• [Task to complete] Once you have read the records below, print them again exactly as they stand.

== Provided entries ==

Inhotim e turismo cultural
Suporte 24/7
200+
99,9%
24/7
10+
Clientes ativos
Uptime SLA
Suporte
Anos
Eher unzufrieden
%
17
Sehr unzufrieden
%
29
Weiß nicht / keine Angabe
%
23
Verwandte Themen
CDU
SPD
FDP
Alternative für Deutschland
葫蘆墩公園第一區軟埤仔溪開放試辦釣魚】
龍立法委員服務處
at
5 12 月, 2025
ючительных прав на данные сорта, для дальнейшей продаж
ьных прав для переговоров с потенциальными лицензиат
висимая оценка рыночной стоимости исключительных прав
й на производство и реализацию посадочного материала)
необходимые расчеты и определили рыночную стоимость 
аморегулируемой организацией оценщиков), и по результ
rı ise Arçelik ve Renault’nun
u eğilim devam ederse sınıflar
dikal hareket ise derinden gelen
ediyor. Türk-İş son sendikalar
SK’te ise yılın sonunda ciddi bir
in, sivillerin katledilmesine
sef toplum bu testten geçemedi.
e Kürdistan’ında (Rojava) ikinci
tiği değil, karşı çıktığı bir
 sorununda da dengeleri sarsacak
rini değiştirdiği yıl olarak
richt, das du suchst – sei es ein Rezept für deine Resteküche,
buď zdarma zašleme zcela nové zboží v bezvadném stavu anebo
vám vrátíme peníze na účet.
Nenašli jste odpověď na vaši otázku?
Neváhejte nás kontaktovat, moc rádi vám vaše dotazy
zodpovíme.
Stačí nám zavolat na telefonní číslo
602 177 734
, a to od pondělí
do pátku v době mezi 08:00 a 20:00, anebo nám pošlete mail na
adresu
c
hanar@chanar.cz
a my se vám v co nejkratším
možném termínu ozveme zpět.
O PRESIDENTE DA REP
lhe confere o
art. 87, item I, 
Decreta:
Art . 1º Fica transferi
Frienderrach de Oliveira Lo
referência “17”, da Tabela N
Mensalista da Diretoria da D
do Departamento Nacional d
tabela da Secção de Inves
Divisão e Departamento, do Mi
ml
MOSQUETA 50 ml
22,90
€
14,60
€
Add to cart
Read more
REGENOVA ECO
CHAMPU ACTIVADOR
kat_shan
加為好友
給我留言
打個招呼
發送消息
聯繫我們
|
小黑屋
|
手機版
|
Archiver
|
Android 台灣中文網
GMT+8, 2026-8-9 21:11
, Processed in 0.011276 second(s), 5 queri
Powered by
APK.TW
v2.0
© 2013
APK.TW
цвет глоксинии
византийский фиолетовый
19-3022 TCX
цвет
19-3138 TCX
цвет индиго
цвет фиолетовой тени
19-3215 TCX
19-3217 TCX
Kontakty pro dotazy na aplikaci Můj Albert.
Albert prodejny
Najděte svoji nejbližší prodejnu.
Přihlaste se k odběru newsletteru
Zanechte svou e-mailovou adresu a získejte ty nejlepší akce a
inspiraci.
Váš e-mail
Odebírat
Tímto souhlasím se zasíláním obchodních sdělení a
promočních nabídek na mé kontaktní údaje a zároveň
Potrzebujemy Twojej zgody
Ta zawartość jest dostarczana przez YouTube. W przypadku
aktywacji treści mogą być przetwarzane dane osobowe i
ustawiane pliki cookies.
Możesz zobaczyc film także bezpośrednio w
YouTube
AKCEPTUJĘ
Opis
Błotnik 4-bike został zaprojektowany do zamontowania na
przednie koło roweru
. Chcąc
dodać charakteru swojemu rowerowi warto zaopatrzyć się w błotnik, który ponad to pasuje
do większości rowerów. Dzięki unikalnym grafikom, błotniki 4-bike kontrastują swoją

===

• [Response to this exercise]
Inhotim e turismo cultural
Suporte 24/7
200+
99,9%
24/7
10+
Clientes ativos
Uptime SLA
Suporte
Anos
Eher unzufrieden
%
17
Sehr unzufrieden
%
29
Weiß nicht / keine Angabe
%
23
Verwandte Themen
CDU
SPD
FDP
Alternative für Deutschland
葫蘆墩公園第一區軟埤仔溪開放試辦釣魚】
龍立法委員服務處
at
5 12 月, 2025
ючительных прав на данные сорта, для дальнейшей продаж
ьных прав для переговоров с потенциальными лицензиат
висимая оценка рыночной стоимости исключительных прав
й на производство и реализацию посадочного материала)
необходимые расчеты и определили рыночную стоимость 
аморегулируемой организацией оценщиков), и по результ
rı ise Arçelik ve Renault’nun
u eğilim devam ederse sınıflar
dikal hareket ise derinden gelen
ediyor. Türk-İş son sendikalar
SK’te ise yılın sonunda ciddi bir
in, sivillerin katledilmesine
sef toplum bu testten geçemedi.
e Kürdistan’ında (Rojava) ikinci
tiği değil, karşı çıktığı bir
 sorununda da dengeleri sarsacak
rini değiştirdiği yıl olarak
richt, das du suchst – sei es ein Rezept für deine Resteküche,
buď zdarma zašleme zcela nové zboží v bezvadném stavu anebo
vám vrátíme peníze na účet.
Nenašli jste odpověď na vaši otázku?
Neváhejte nás kontaktovat, moc rádi vám vaše dotazy
zodpovíme.
Stačí nám zavolat na telefonní číslo
602 177 734
, a to od pondělí
do pátku v době mezi 08:00 a 20:00, anebo nám pošlete mail na
adresu
c
hanar@chanar.cz
a my se vám v co nejkratším
možném termínu ozveme zpět.
O PRESIDENTE DA REP
lhe confere o
art. 87, item I, 
Decreta:
Art . 1º Fica transferi
Frienderrach de Oliveira Lo
referência “17”, da Tabela N
Mensalista da Diretoria da D
do Departamento Nacional d
tabela da Secção de Inves
Divisão e Departamento, do Mi
ml
MOSQUETA 50 ml
22,90
€
14,60
€
Add to cart
Read more
REGENOVA ECO
CHAMPU ACTIVADOR
kat_shan
加為好友
給我留言
打個招呼
發送消息
聯繫我們
|
小黑屋
|
手機版
|
Archiver
|
Android 台灣中文網
GMT+8, 2026-8-9 21:11
, Processed in 0.011276 second(s), 5 queri
Powered by
APK.TW
v2.0
© 2013
APK.TW
цвет глоксинии
византийский фиолетовый
19-3022 TCX
цвет
19-3138 TCX
цвет индиго
цвет фиолетовой тени
19-3215 TCX
19-3217 TCX
Kontakty pro dotazy na aplikaci Můj Albert.
Albert prodejny
Najděte svoji nejbližší prodejnu.
Přihlaste se k odběru newsletteru
Zanechte svou e-mailovou adresu a získejte ty nejlepší akce a
inspiraci.
Váš e-mail
Odebírat
Tímto souhlasím se zasíláním obchodních sdělení a
promočních nabídek na mé kontaktní údaje a zároveň
Potrzebujemy Twojej zgody
Ta zawartość jest dostarczana przez YouTube. W przypadku
aktywacji treści mogą być przetwarzane dane osobowe i
ustawiane pliki cookies.
Możesz zobaczyc film także bezpośrednio w
YouTube
AKCEPTUJĘ
Opis
Błotnik 4-bike został zaprojektowany do zamontowania na
przednie koło roweru
. Chcąc
dodać charakteru swojemu rowerowi warto zaopatrzyć się w błotnik, który ponad to pasuje
do większości rowerów. Dzięki unikalnym grafikom, błotniki 4-bike kontrastują swoją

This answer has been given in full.